Become a MacRumors Supporter for $50/year with no ads, ability to filter front page stories, and private forums.

hovscorpion12

macrumors 68040
Original poster
This is the most impressive feat i have ever seen. Especially on a mobile device.

Do you we really need $20,000+ M5 Ultra with 512GB of RAM?

My only question is how hot did the 17 pro get?

If the A19 Pro can handle a 400B AI model, is there truly a need for 128GB - 512GB of RAM? or does it come down to how the model was written?

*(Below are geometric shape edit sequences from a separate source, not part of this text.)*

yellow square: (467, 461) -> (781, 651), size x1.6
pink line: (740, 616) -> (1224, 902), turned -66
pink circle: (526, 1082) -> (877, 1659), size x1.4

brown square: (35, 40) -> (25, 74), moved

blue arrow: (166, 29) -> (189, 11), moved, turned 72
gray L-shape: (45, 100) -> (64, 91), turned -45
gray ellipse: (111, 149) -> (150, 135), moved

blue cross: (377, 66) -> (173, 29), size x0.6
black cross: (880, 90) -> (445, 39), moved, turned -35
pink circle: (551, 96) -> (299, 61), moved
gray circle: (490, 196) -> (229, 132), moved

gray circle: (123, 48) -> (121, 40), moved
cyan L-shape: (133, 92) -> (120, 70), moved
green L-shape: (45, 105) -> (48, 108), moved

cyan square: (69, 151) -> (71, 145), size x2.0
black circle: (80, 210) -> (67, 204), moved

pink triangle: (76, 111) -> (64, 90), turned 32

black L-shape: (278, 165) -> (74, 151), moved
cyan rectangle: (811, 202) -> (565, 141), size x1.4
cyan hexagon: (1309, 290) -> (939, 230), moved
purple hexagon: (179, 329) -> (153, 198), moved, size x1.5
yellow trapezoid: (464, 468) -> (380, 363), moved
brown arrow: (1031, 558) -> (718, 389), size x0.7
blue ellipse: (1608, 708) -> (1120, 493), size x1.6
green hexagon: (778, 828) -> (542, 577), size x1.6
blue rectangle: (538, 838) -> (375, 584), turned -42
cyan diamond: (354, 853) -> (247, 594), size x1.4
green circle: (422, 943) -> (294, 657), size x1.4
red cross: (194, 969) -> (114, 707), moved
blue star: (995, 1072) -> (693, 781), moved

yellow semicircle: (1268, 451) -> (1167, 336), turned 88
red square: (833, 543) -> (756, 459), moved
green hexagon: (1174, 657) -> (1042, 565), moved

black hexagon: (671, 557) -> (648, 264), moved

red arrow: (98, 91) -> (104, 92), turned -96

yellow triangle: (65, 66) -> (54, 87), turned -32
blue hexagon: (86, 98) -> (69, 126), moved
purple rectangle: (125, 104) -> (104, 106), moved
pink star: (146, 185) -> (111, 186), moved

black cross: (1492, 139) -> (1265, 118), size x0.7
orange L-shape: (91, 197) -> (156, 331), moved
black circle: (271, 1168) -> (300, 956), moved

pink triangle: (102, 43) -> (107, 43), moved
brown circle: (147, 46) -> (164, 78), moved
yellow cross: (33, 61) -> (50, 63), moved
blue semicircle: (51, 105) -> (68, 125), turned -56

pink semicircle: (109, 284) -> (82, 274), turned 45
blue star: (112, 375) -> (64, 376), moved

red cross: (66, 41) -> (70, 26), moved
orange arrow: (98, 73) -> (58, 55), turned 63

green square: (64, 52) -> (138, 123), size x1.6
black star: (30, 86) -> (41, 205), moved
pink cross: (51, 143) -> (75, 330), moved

Either way, love or hate Ai. This is just the start.

 
If the A19 Pro can handle a 400B AI model, is there truly a need for 128GB - 512GB of RAM? or does it come down to how the model was written?
The reason we still need an M5 Ultra with 512GB of RAM is speed. The iPhone is hitting 0.6 tokens per second (basically reading speed for a snail), whereas a high-RAM Mac can keep the entire model in memory for near-instant responses. Still, seeing a 400B model "fit" in a pocket is really cool
 
Yes, obviously, having no one wants a slow model. Having the 512Gb RAM model (or even the 128GB model) providing blazing fast speeds is ideal. A 400B model taking 30+ minutes to load is not ideal. It is however cool to see and potentially see the future of what "could be possible" on a smartphone in the pocket.
 
Crazy but cool.

I use local models on both mac and linux. The biggest model I run is a 80B parameter coding model, on a 24 GB 4090, 64 GB RAM and a 16 core CPU. It's a bit slow, but I do other things while it thinks for a few minutes. Models that fit completely in the 4090 are very fast. I'll try one of the mixture of experts models soon, which may do better.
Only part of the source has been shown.